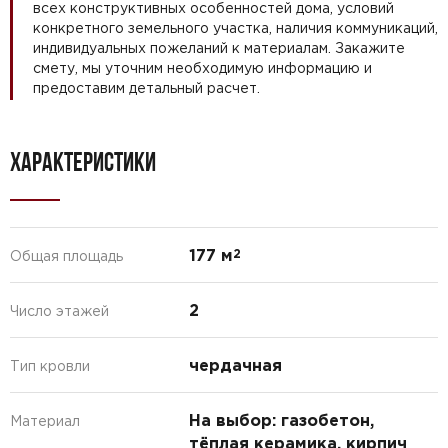
всех конструктивных особенностей дома, условий
конкретного земельного участка, наличия коммуникаций,
индивидуальных пожеланий к материалам. Закажите
смету, мы уточним необходимую информацию и
предоставим детальный расчет.
ХАРАКТЕРИСТИКИ
177 м
2
Общая площадь
2
Число этажей
чердачная
Тип кровли
На выбор: газобетон,
Материал
тёплая керамика, кирпич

* **Problem statement**
Copy the listing above verbatim, leaving out pictures.

* **Written solution**
всех конструктивных особенностей дома, условий
конкретного земельного участка, наличия коммуникаций,
индивидуальных пожеланий к материалам. Закажите
смету, мы уточним необходимую информацию и
предоставим детальный расчет.
ХАРАКТЕРИСТИКИ
177 м
2
Общая площадь
2
Число этажей
чердачная
Тип кровли
На выбор: газобетон,
Материал
тёплая керамика, кирпич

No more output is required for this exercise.